4. The parties agree that upon termination of the business relationship with each other for any reason, or upon request, they will promptly deliver to each other originals and copies of all documents or things in any media which contain Confidential Information of the other party.
VII. GENERAL TERMS
1. Conflicts of Interest. The parties acknowledge and understand that Consultant’s business is in the representation of State and Local and Federal contractors or members of the general public with the same or similar service requirements and business needs as those to be provided under this Agreement. Such other customers of Consultant may or may not be competitors of Client. So long as Consultant’s representation of such other customers does not create an actual conflict of interest in Consultant’s ability to effectively represent one or the other, Consultant shall have no duty to refrain from providing similar services to other customers. Consultant shall promptly provide written notice to Client whenever it has a reasonable basis to believe that its activities under this engagement will create such a conflict of interest. Client shall immediately provide written notice to Consultant if it has reason to believe that Consultant’s representation of another customer presents a conflict of interest for Consultant. Either party may terminate the Agreement in writing following the provision of the notice described above regarding the existence of a conflict, if the conflict of interest issue is not resolved to such party’s satisfaction within five business days.

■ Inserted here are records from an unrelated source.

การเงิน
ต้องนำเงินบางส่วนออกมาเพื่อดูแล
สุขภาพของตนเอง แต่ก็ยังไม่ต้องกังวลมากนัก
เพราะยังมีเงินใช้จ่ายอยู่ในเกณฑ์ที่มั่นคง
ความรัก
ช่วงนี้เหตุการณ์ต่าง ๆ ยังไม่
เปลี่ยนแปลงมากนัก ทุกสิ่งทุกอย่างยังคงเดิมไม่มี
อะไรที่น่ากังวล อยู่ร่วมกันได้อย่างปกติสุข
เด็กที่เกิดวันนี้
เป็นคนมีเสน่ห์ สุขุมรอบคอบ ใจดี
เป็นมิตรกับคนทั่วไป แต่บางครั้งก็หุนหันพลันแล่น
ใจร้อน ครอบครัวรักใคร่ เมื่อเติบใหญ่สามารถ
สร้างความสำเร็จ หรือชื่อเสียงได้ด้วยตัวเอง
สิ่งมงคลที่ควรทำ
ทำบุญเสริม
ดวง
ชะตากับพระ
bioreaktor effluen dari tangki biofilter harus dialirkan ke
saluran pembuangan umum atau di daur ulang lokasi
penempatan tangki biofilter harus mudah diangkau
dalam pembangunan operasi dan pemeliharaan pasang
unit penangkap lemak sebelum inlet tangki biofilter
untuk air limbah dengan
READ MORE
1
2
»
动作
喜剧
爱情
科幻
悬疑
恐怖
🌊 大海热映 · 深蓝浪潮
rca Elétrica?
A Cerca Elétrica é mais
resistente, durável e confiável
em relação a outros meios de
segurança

2 Force Majeure: Neither party shall be liable for delays in performance or nonperformance in whole or in part due to any causes that are beyond its reasonable control and not due to its acts or omissions, such as acts of God, fire, strikes, embargo, acts of government, or other similar causes. In such event, the party delayed shall promptly give notice to the other party. The party affected by the other party’s delay may elect to: (a) suspend performance and extend the time for performance for the duration of the event, or (b) cancel all or any part of the unperformed part of this Agreement or any Proposal by written notice to the other party.

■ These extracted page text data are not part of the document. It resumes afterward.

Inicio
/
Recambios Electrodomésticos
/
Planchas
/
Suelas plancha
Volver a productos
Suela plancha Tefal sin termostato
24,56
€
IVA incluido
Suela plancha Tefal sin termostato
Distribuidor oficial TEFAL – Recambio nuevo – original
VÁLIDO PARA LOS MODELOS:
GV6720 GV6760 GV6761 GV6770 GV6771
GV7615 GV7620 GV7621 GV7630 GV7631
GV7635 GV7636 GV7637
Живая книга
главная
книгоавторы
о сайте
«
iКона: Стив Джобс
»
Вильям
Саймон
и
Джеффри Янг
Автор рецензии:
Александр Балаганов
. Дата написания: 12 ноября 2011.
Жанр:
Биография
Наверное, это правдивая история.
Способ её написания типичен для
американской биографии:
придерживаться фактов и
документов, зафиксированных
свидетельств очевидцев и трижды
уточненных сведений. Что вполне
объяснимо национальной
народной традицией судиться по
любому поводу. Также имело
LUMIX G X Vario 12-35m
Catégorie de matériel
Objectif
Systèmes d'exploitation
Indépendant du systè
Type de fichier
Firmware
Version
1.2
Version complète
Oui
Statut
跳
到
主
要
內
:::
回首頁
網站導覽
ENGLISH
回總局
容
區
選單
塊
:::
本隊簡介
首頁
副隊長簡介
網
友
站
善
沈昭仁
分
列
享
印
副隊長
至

3. Amendments: No modification, alteration or amendment of this Agreement shall be binding upon the parties unless contained in a writing signed by a duly authorized agent for each respective party and specifically referring hereto.

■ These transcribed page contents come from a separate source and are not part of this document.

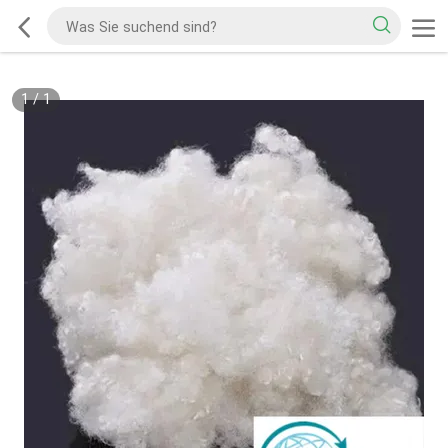
1
/
1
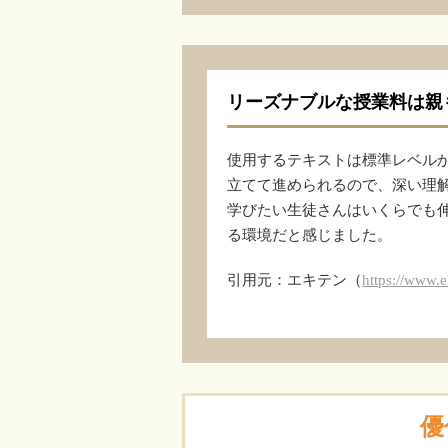
リーズナブルな授業料は親
使用するテキストは標準レベル
立てて進められるので、深い理
学びたい生徒さんはいくらでも
る環境だと感じました。
引用元：エキテン（
https://www.
優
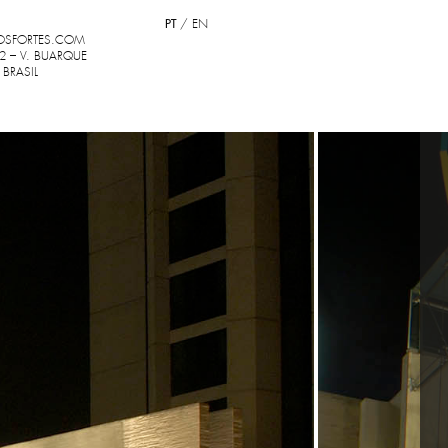
PT
/
EN
OSFORTES.COM
2 – V. BUARQUE
 BRASIL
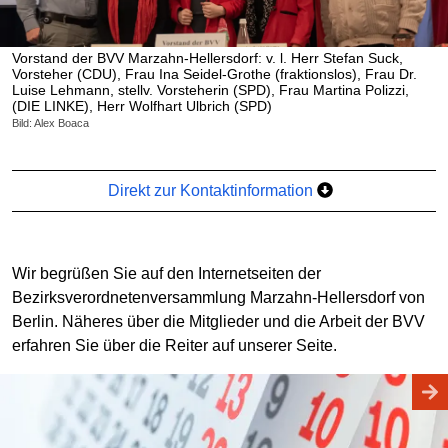
Vorstand der BVV Marzahn-Hellersdorf: v. l. Herr Stefan Suck,
Vorsteher (CDU), Frau Ina Seidel-Grothe (fraktionslos), Frau Dr.
Luise Lehmann, stellv. Vorsteherin (SPD), Frau Martina Polizzi,
(DIE LINKE), Herr Wolfhart Ulbrich (SPD)
Bild: Alex Boaca
Direkt zur Kontaktinformation
Wir begrüßen Sie auf den Internetseiten der
Bezirksverordnetenversammlung Marzahn-Hellersdorf von
Berlin. Näheres über die Mitglieder und die Arbeit der BVV
erfahren Sie über die Reiter auf unserer Seite.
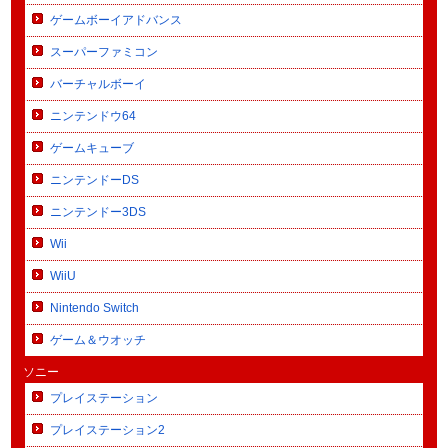
ゲームボーイアドバンス
スーパーファミコン
バーチャルボーイ
ニンテンドウ64
ゲームキューブ
ニンテンドーDS
ニンテンドー3DS
Wii
WiiU
Nintendo Switch
ゲーム＆ウオッチ
ソニー
プレイステーション
プレイステーション2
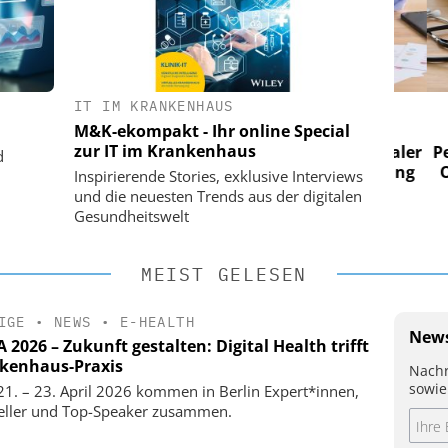
IT IM KRANKENHAUS
 AG
EASY SOFTWARE AG
M&K-ekompakt - Ihr online Special
im
Digitalisierung im
zur IT im Krankenhaus
n digitaler
Personalmanagement: Von digitaler
Perso
d
 Steuerung
Ordnung zur KI-fähigen Steuerung
Ordn
Inspirierende Stories, exklusive Interviews
und die neuesten Trends aus der digitalen
Gesundheitswelt
MEIST GELESEN
IGE
•
NEWS
•
E-HEALTH
News
2026 – Zukunft gestalten: Digital Health trifft
kenhaus-Praxis
Nachr
sowie
1. – 23. April 2026 kommen in Berlin Expert*innen,
eller und Top-Speaker zusammen.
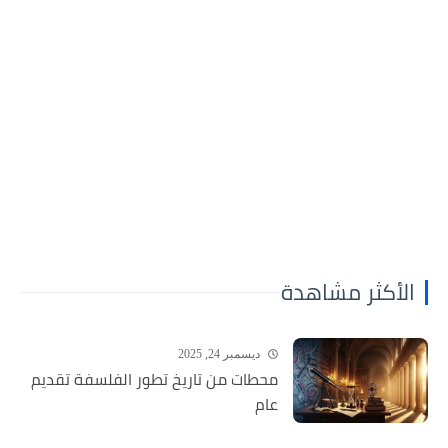
الأكثر مشاهدة
ديسمبر 24, 2025
محطات من تاريخ تطور الفلسفة تقديم
عام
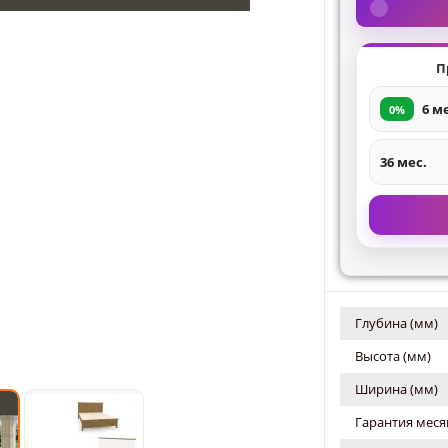
П
6 м
0%
36 мес.
Глубина (мм)
Высота (мм)
Ширина (мм)
Гарантия меся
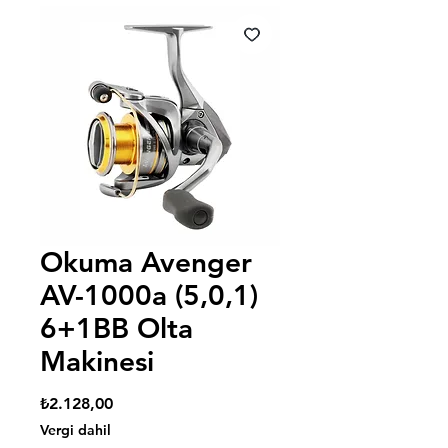
Okuma Avenger
AV-1000a (5,0,1)
6+1BB Olta
Makinesi
Fiyat
₺2.128,00
Vergi dahil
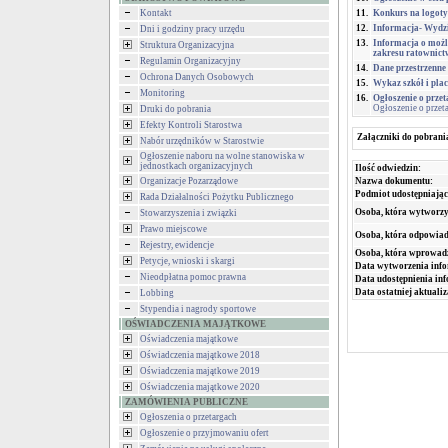
Kontakt
11.
Konkurs na logoty
12.
Informacja- Wydzi
Dni i godziny pracy urzędu
13.
Informacja o możli
Struktura Organizacyjna
zakresu ratownic
Regulamin Organizacyjny
14.
Dane przestrzenne
Ochrona Danych Osobowych
15.
Wykaz szkół i pla
Monitoring
16.
Ogłoszenie o prze
Ogłoszenie o przet
Druki do pobrania
Efekty Kontroli Starostwa
Załączniki do pobrani
Nabór urzędników w Starostwie
Ogłoszenie naboru na wolne stanowiska w
jednostkach organizacyjnych
Ilość odwiedzin:
Nazwa dokumentu:
Organizacje Pozarządowe
Podmiot udostępniając
Rada Działalności Pożytku Publicznego
Osoba, która wytworzy
Stowarzyszenia i związki
Prawo miejscowe
Osoba, która odpowiada
Rejestry, ewidencje
Osoba, która wprowad
Petycje, wnioski i skargi
Data wytworzenia info
Nieodpłatna pomoc prawna
Data udostępnienia inf
Data ostatniej aktualiz
Lobbing
Stypendia i nagrody sportowe
OŚWIADCZENIA MAJĄTKOWE
Oświadczenia majątkowe
Oświadczenia majątkowe 2018
Oświadczenia majątkowe 2019
Oświadczenia majątkowe 2020
ZAMÓWIENIA PUBLICZNE
Ogłoszenia o przetargach
Ogłoszenie o przyjmowaniu ofert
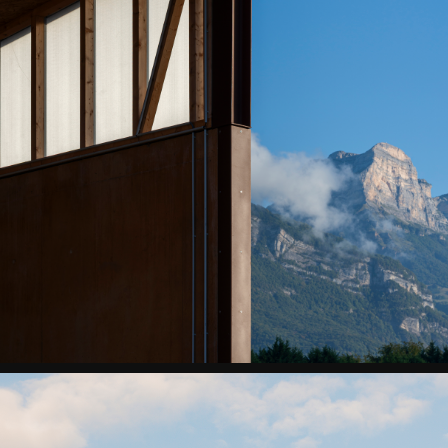
CTM
-
En
mouvement
ST
ISMIER
CTM
-
Vue
aérienne
Sud
ST
ISMIER
CTM
-
Vue
aérienne
Sud
ST
ISMIER
CTM
-
Béton
de
site
givré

4. Governing Law and Jurisdiction: The validity, interpretation and performance of this Agreement shall be governed by and construed in accordance with the laws of the State of New Jersey. All actions under this Agreement shall be brought in a court of competent subject matter jurisdiction in the State of New Jersey and both parties agree to accept the personal jurisdiction of such court.
5. Entire Agreement: This Agreement, together with any documents attached hereto, constitutes the entire agreement of the parties with respect to its subject matter and merges into and supersedes all prior discussions and writings with respect thereto.